The patient in B has large echogenic kidneys.
And I think they measured six centimeters, wasn't it six, about six and a half and five and a half centimeters.
And that is large for any time in gestation because a normal fetus should have kidneys that measure four to five centimeters at term.
So these are large and echogenic and fairly classic for infantile polycystic kidney disease or autosomal dominant.
So let me just tell you one or two things about multicystic dysplastic kidneys.
First off, they do not function. They won't work at all.
They generally involute over time.
And the important thing to realize is that 40% of them have associated renal disease on the other kidney.
They can have a ureterocele from like a duplicated kidney.
They can have another multicystic dysplastic kidney, but if they have that, it'll be fatal because they don't function.
Renal agenesis, if they don't have a kidney on the other side, then it's gonna be fatal because they won't have any renal function.
And then lastly, reflux.
So perhaps this baby might have reflux, just a little tiny bit of dilatation.
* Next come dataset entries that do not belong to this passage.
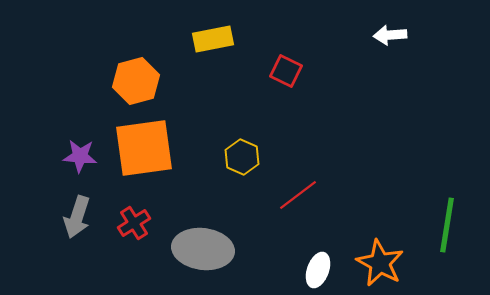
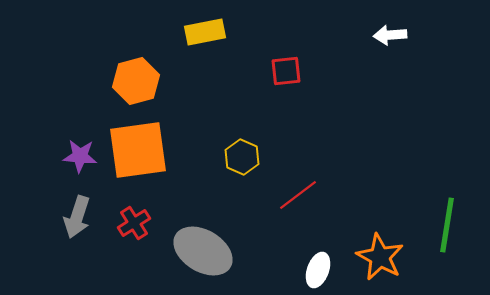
yellow rectangle: moved 8 px left, 7 px up
red square: rotated 32 degrees counterclockwise
orange square: moved 6 px left, 2 px down
gray ellipse: moved 2 px down; rotated 24 degrees clockwise
orange star: moved 6 px up
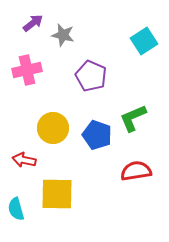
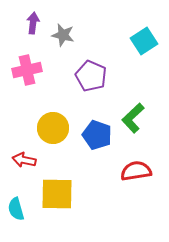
purple arrow: rotated 45 degrees counterclockwise
green L-shape: rotated 20 degrees counterclockwise
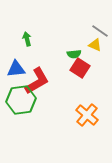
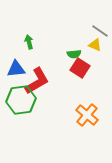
green arrow: moved 2 px right, 3 px down
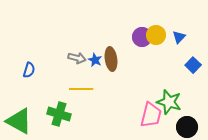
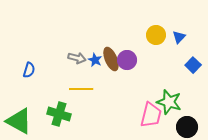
purple circle: moved 15 px left, 23 px down
brown ellipse: rotated 15 degrees counterclockwise
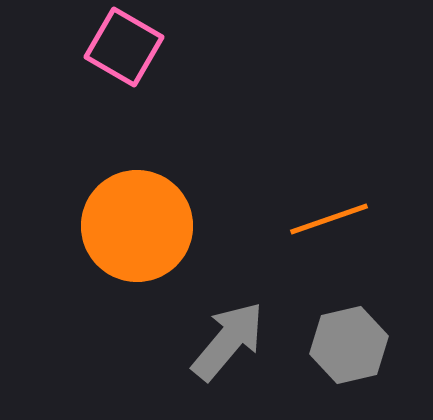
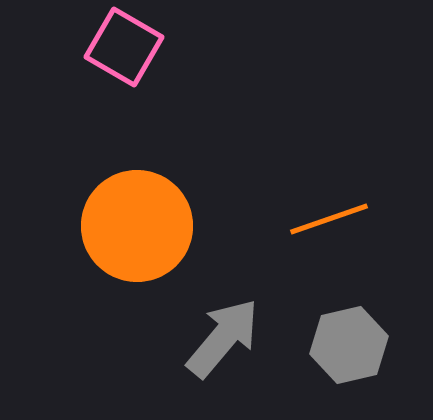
gray arrow: moved 5 px left, 3 px up
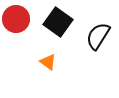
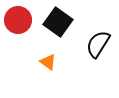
red circle: moved 2 px right, 1 px down
black semicircle: moved 8 px down
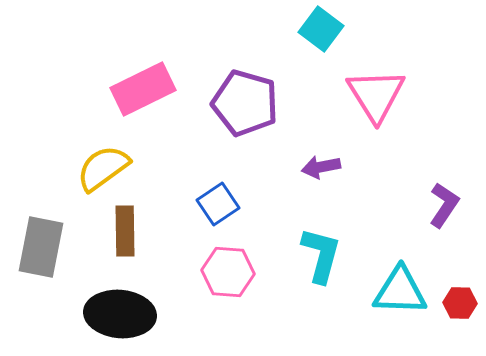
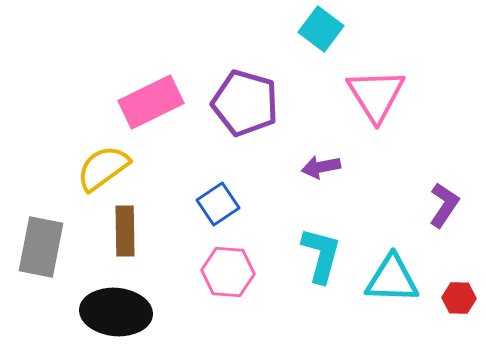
pink rectangle: moved 8 px right, 13 px down
cyan triangle: moved 8 px left, 12 px up
red hexagon: moved 1 px left, 5 px up
black ellipse: moved 4 px left, 2 px up
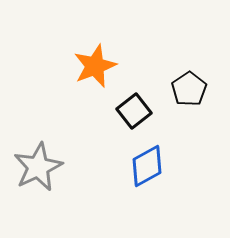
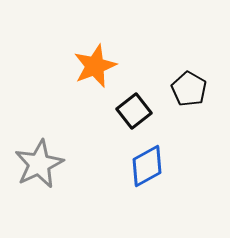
black pentagon: rotated 8 degrees counterclockwise
gray star: moved 1 px right, 3 px up
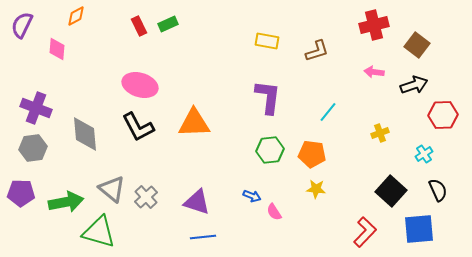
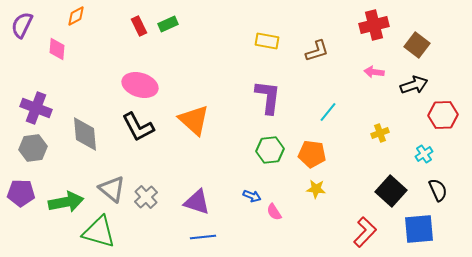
orange triangle: moved 3 px up; rotated 44 degrees clockwise
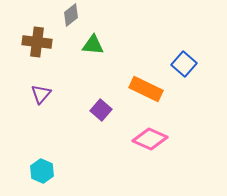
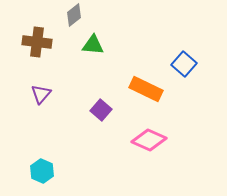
gray diamond: moved 3 px right
pink diamond: moved 1 px left, 1 px down
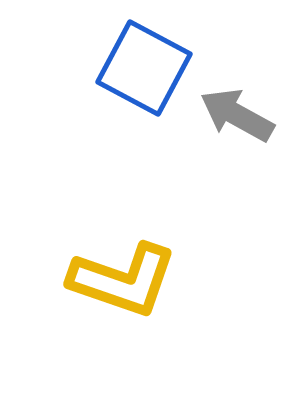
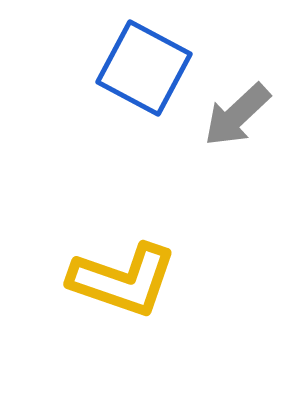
gray arrow: rotated 72 degrees counterclockwise
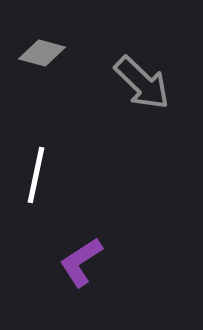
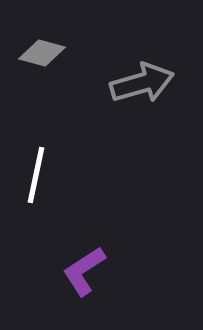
gray arrow: rotated 60 degrees counterclockwise
purple L-shape: moved 3 px right, 9 px down
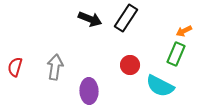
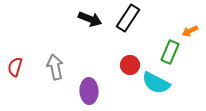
black rectangle: moved 2 px right
orange arrow: moved 6 px right
green rectangle: moved 6 px left, 2 px up
gray arrow: rotated 20 degrees counterclockwise
cyan semicircle: moved 4 px left, 3 px up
So that'll be watched. Most of these kids generally do well, so you would rather be A than B.
Now B was autosomal recessive, polycystic kidney disease.
And these are large echogenic kidneys.
These are large echogenic kidneys that the babies end up with portal hypertension and often end up with liver transplants.
30% of them are affected, and they end up dying as neonates.
50% of them will end up with end stage renal disease or renal transplants in the first decade of life.
And the appearance for autosomal dominant PKD is similar.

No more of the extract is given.